Available data:

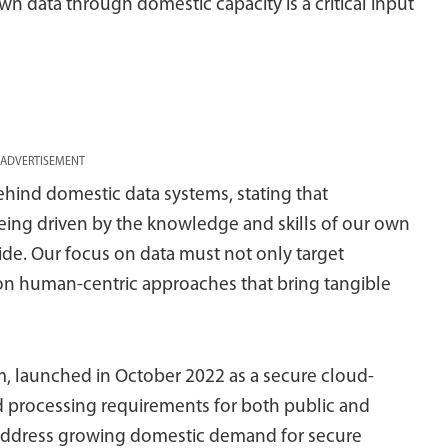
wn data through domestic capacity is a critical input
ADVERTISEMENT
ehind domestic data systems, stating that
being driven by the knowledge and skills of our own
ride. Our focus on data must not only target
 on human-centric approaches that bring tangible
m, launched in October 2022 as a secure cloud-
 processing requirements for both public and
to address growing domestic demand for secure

Exercise directions:
Please transcribe, word for word, every line from the first line of the records above through the line containing "ride. Our focus on data must not only target", and leave out any pictures.

Solution to this problem:
wn data through domestic capacity is a critical input
ADVERTISEMENT
ehind domestic data systems, stating that
being driven by the knowledge and skills of our own
ride. Our focus on data must not only target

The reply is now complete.